GETTING READY TO GLAZE: If the cake has crowned, use a long serrated knife and a gentle sawing motion to even the top. Turn the cake over onto a cooling rack— you want the very flat bottom of the cake to be the top. Put a piece of wax paper or foil under a cooling rack to serve as a drip catcher.

TO MAKE THE GLAZE: Melt the chocolate in a heatproof bowl over a pan of gently simmering water, or in a microwave oven. Remove it from the heat and, using a small spatula, stir in the sugar, then the butter, a bit at a time, stirring until you have a smooth glaze.

Have a long metal icing spatula at hand. Pour the glaze over the top of the cake, allowing the excess to run down the sides, and use the spatula to smooth the top of the cake if necessary — usually the glaze is a self-spreader — and to even it around the sides of the cake. Let the glaze set at room temperature or, if you want to speed it up, slide the cake into the refrigerator for about 20 minutes.

Serving: The cake should be served at room temperature — chill it, and you'll diminish its flavor and compact its texture. That said, there are lots of people, my husband included, who like the cake cold, because then it becomes more fudgy. Cream, whipped or ice, is a welcome accompaniment.

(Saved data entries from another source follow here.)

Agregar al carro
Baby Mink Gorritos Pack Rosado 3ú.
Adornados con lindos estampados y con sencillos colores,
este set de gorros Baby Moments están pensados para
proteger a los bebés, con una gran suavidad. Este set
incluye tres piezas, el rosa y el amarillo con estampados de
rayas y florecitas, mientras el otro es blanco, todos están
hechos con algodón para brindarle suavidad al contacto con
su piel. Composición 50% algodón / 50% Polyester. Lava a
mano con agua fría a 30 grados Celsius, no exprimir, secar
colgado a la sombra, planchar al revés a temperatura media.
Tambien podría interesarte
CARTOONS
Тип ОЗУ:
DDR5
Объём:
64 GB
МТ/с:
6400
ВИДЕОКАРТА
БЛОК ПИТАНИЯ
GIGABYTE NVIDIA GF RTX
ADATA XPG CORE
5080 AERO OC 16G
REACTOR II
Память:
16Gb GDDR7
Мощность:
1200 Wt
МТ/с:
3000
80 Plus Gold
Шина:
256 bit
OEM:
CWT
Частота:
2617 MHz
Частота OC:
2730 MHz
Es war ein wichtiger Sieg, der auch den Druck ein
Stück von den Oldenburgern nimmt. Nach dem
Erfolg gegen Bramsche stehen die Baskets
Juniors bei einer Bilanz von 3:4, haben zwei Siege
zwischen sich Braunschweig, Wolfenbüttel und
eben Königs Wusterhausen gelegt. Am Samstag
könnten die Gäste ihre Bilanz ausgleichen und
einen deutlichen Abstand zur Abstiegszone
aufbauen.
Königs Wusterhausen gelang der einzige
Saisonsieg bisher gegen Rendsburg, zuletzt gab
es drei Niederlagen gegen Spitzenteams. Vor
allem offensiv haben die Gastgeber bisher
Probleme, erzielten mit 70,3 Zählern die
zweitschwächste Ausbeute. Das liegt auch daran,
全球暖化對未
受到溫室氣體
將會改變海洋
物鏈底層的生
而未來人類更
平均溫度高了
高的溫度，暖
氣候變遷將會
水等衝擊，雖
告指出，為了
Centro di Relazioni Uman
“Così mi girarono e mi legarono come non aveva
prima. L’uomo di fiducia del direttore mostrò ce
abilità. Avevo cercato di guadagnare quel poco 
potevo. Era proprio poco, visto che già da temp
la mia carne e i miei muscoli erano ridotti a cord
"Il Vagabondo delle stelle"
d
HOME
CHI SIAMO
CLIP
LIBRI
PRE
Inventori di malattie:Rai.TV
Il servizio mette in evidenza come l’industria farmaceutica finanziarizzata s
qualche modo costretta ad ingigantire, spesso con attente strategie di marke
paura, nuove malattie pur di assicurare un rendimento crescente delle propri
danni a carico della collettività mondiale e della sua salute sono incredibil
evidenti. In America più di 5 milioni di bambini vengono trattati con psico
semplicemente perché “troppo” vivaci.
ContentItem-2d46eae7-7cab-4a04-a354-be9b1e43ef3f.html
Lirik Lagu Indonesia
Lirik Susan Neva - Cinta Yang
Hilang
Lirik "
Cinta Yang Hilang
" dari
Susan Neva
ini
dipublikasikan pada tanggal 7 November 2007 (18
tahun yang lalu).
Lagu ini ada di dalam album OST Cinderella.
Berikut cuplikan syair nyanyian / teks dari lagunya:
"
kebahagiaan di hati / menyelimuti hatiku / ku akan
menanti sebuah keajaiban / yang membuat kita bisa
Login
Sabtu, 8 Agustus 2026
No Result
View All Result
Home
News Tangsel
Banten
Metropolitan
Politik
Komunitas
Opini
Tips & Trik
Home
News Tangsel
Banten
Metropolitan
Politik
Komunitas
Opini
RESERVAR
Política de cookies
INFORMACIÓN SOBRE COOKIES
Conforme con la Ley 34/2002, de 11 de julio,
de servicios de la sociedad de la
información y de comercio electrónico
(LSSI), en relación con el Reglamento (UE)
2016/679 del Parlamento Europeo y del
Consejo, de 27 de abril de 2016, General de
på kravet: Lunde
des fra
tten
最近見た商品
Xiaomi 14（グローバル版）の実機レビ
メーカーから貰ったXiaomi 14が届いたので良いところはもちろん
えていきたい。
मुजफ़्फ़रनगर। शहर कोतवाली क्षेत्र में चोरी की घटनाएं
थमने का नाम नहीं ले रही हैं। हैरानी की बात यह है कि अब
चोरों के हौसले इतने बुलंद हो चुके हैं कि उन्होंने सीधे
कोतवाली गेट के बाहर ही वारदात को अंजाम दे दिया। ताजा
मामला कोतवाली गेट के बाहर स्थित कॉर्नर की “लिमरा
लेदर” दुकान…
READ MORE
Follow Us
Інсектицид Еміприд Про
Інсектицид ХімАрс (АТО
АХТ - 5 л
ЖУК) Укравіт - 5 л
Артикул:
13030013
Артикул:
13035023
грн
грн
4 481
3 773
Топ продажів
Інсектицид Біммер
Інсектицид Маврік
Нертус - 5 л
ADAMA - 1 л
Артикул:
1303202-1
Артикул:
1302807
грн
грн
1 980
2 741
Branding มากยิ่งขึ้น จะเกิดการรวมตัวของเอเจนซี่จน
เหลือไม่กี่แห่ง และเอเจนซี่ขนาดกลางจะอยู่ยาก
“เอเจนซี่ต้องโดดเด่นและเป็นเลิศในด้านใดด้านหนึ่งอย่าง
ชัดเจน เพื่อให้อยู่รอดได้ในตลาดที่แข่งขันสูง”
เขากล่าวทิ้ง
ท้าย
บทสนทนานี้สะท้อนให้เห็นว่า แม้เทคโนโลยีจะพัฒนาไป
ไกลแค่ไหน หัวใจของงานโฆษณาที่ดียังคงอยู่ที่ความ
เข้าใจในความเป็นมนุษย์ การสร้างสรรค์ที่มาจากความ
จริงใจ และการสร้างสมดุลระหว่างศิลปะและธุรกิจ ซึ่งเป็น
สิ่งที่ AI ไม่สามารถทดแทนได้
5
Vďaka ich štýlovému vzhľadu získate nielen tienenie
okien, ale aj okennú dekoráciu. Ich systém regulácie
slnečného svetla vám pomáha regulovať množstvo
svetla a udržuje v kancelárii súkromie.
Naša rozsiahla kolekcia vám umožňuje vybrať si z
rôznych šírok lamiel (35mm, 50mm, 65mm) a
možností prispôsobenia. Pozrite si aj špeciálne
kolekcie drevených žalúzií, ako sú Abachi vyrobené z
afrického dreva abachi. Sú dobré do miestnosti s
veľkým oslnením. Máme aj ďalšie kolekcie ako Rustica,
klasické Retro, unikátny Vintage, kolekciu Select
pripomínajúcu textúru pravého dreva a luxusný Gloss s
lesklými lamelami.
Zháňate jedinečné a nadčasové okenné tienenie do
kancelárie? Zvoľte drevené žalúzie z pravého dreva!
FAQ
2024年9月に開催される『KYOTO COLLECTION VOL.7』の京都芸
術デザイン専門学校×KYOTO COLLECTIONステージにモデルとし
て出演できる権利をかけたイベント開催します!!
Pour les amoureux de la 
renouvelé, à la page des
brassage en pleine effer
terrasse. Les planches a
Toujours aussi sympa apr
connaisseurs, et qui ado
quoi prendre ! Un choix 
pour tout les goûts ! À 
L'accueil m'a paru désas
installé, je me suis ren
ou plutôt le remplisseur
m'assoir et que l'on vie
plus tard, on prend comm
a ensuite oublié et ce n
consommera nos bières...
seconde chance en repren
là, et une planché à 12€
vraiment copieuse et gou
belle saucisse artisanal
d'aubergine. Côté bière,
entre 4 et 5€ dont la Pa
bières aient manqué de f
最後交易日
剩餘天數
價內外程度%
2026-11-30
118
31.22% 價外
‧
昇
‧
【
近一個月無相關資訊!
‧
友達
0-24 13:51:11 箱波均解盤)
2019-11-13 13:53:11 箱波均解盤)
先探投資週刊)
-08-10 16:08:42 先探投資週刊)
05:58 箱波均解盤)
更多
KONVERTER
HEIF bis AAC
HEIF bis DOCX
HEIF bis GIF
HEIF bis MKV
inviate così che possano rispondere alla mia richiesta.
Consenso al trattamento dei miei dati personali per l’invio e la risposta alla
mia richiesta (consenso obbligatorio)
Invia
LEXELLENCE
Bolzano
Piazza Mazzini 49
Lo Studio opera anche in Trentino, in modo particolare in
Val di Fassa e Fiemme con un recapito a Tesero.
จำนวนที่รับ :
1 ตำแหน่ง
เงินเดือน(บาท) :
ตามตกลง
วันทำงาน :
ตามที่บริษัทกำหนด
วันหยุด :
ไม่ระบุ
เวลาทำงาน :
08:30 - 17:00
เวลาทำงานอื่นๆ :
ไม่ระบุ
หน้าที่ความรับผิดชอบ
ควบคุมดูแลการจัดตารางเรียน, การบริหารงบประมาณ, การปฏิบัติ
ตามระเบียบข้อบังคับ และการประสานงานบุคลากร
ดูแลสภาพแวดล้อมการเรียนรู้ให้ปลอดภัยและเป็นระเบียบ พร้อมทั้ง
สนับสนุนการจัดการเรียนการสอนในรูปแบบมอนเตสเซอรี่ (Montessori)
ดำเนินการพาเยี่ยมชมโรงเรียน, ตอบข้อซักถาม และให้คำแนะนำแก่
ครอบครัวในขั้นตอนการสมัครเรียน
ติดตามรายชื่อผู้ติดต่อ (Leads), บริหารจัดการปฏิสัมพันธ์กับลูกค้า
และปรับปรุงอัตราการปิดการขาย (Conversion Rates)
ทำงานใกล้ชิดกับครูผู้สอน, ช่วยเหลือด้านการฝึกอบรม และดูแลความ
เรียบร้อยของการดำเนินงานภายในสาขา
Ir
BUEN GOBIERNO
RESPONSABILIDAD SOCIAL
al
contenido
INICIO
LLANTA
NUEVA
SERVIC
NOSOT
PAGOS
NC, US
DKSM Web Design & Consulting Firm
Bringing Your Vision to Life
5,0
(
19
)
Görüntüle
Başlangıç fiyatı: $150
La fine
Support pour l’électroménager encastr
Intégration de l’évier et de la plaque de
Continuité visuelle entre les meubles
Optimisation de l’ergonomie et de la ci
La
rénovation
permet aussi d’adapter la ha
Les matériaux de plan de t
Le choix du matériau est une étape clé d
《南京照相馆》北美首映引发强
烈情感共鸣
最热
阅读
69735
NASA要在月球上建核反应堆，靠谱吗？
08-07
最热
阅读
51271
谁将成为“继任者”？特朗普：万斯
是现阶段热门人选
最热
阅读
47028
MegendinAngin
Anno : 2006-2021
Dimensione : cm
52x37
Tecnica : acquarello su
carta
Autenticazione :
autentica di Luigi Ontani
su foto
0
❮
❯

Storing: The cake can be kept at room temperature for a day or wrapped well and refrigerated for up to 3 days; bring it to room temperature before serving.

Playing Around

CHOCOLATE WHISKEY CAKE. The original cake by Simone Beck featured raisins and Scotch, rather than prunes and Armagnac. If you'd like to use that combination, put 1/4 cup raisins and 1/4 cup Scotch whiskey in a covered jar and shake the jar a few times. Let the raisins steep for at least 3 hours (or for up to 1 day), turning the jar upside down and then right side up from time to time. When you add the raisins to the batter, add whatever whiskey remains as well.